The European Space Agency’s Envisat Earth-observation satellite had a close encounter Jan. 21 with a discarded Chinese upper-stage rocket body, according to HeinerKlinkrad, head of the European Space Agency’s (ESA) Space Debris Office in Darmstadt, Germany.

A head-on collision between the 8-ton Envisat and nearly 4-ton Chinese rocket stage would have produced a major orbital debris issue for other operational satellites, Klinkrad said Feb. 6 during the 33rd annual Guidance and Control Conference  in Breckenridge, Colo.

Klinkrad told Space News that ESA received advance warning of the near miss from the U.S. Joint Space Operations Center,  which  uses the Space Surveillance Network of radar and optical telescopes to track objects in space.

An independent assessment of the Chinese upper stage’s orbit, Klinkrad said, was done for ESA by operators of the German Tracking and Imaging Radar system, located at the Research Establishment for Applied Science near Bonn, Germany.

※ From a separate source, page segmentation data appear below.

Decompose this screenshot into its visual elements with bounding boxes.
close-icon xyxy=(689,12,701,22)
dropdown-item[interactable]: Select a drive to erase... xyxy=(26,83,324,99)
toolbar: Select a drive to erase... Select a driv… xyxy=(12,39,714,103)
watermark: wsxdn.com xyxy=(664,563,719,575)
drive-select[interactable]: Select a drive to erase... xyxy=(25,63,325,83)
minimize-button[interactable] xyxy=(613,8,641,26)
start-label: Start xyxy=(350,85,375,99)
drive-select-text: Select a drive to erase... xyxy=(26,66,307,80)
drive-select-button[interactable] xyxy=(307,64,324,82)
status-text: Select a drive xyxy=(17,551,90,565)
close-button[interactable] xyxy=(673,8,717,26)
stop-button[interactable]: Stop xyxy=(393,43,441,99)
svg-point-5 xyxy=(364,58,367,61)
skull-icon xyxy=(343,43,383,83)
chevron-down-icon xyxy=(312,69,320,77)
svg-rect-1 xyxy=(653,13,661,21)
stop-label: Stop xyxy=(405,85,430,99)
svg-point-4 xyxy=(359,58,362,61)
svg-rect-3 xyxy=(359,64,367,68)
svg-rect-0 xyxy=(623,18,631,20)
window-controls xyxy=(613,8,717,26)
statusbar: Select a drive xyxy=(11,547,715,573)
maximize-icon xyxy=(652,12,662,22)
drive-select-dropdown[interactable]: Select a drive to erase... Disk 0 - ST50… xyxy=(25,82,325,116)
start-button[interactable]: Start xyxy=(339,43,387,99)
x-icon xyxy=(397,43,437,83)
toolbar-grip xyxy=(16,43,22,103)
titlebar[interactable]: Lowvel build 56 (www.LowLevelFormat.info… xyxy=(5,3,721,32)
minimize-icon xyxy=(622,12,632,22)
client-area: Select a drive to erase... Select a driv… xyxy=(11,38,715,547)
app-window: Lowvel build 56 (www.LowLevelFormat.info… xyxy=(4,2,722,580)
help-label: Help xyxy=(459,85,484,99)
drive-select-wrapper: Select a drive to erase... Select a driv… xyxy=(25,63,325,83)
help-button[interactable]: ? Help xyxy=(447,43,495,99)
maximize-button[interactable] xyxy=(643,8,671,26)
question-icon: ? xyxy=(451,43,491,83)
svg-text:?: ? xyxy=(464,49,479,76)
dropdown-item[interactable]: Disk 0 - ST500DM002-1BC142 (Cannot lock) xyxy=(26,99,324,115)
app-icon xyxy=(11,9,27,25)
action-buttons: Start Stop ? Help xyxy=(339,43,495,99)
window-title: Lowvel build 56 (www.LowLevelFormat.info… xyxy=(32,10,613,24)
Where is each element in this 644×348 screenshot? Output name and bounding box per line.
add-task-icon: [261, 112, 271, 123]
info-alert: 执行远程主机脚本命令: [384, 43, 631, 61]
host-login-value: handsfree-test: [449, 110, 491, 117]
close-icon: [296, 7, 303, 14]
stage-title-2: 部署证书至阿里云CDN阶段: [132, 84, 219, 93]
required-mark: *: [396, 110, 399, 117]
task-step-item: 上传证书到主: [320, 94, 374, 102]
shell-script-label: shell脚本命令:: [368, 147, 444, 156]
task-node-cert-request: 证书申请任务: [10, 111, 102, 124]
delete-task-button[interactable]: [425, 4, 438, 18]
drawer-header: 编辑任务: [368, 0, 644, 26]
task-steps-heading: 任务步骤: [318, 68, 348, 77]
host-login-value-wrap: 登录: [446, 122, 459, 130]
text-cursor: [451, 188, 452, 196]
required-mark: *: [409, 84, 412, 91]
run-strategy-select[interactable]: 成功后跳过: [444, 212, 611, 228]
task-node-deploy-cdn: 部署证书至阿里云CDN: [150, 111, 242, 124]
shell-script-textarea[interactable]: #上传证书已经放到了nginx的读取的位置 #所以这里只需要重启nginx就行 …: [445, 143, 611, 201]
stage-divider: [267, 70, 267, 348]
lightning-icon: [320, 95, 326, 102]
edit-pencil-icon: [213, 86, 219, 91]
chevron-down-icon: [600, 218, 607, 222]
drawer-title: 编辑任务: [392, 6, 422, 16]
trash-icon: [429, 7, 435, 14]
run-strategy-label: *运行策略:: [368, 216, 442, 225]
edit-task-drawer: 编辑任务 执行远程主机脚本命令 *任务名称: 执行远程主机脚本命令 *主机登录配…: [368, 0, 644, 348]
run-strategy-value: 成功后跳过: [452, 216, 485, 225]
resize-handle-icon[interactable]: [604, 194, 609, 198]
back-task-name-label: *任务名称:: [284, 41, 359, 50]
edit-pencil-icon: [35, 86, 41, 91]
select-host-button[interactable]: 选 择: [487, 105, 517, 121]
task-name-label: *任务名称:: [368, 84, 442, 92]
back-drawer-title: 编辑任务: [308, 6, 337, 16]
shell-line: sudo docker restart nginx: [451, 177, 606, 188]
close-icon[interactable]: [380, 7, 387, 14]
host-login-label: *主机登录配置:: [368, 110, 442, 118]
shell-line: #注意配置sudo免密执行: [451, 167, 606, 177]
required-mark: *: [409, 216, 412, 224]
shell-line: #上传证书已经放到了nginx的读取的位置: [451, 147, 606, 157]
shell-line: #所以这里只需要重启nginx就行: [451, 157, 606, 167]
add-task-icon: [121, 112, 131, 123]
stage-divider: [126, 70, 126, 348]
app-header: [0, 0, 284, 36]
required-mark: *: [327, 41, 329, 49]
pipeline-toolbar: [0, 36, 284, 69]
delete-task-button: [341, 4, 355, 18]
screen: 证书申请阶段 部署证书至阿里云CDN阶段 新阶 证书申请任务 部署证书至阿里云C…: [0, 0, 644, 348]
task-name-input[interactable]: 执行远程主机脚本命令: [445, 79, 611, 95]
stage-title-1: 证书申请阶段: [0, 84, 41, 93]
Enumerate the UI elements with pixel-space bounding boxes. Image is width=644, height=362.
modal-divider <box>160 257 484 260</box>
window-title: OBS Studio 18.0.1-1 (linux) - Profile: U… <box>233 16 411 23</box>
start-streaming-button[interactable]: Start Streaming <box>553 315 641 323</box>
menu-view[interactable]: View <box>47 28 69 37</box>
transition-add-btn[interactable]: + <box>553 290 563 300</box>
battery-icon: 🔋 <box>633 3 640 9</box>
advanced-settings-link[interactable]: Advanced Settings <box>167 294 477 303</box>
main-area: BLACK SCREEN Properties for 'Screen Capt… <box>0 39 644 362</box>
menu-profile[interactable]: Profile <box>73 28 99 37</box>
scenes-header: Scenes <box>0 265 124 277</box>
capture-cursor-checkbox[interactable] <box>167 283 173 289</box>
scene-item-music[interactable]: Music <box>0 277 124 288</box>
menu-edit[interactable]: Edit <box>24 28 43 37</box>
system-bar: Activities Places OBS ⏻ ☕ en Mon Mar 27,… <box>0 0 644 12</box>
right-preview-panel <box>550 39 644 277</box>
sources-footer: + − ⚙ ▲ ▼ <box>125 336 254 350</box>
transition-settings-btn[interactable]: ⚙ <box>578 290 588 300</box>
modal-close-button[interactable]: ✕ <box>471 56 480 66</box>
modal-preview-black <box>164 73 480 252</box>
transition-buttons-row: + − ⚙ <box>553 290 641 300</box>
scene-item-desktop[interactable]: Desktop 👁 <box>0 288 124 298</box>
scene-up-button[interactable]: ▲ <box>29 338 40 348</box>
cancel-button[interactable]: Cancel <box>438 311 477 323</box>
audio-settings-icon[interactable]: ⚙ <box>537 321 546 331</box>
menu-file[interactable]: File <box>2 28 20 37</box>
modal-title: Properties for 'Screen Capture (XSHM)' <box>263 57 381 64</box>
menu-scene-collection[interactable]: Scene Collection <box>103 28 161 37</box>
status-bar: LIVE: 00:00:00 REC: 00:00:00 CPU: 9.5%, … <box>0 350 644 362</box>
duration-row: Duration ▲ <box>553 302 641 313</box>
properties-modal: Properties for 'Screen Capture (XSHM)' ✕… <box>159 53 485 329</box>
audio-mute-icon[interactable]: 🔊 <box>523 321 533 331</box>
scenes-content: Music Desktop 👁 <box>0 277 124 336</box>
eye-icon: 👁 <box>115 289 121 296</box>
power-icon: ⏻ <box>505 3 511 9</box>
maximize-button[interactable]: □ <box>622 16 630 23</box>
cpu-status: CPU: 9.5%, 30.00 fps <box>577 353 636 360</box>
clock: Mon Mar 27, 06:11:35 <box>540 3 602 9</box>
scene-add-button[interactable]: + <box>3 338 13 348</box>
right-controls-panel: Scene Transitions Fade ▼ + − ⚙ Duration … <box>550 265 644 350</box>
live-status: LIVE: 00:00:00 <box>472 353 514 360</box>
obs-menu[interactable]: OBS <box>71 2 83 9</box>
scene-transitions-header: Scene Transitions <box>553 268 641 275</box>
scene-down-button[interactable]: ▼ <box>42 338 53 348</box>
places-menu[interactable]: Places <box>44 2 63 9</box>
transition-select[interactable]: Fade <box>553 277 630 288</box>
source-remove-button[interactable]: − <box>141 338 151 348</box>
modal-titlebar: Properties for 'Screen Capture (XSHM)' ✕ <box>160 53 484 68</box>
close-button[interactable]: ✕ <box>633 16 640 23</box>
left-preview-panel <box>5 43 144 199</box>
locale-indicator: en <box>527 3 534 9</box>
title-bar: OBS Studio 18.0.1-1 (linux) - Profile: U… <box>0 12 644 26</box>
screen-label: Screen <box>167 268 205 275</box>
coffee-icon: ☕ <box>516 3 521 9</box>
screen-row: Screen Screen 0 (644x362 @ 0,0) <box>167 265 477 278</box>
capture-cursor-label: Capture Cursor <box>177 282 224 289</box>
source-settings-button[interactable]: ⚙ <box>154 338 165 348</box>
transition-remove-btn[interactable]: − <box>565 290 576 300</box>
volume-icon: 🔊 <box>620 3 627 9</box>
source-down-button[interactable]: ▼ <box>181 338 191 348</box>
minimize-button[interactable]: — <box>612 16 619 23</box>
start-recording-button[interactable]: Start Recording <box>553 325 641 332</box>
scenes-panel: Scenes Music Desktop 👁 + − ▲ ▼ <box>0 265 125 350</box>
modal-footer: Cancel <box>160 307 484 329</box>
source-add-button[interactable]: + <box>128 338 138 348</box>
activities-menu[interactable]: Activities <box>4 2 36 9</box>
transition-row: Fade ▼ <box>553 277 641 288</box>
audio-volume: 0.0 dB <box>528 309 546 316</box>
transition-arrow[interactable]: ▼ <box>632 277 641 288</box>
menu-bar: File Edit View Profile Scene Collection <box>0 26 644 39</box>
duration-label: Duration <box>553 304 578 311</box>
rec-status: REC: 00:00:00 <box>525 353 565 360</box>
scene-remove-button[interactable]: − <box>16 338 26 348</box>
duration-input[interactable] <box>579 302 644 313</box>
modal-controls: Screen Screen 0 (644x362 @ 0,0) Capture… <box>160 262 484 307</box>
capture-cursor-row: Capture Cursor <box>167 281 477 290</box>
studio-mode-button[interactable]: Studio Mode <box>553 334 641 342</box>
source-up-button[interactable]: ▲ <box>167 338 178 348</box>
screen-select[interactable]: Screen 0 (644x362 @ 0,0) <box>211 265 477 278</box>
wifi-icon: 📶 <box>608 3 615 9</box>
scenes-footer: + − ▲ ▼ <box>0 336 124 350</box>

“That then gave us a flyby distance of 48 meters total, in the radial direction,” Klinkrad said, a result confirmed by the U.S. Joint Space Operations Center. The collision risk was more than 1 in 70, “which is the highest for such a big object that we’ve had so far.”

Klinkrad said ground operators fired Envisat’s thrusters twice in an avoidance maneuver that increased the flyby distance to about 200 meters.

If the two objects had hit, there would have been a high chance of doubling the catalog of human-made objects orbiting Earth, Klinkrad said, which includes active and inactive satellites, spent rocket bodies, debris and fragments. “And that would be at an altitude where we have big problems already,” he said.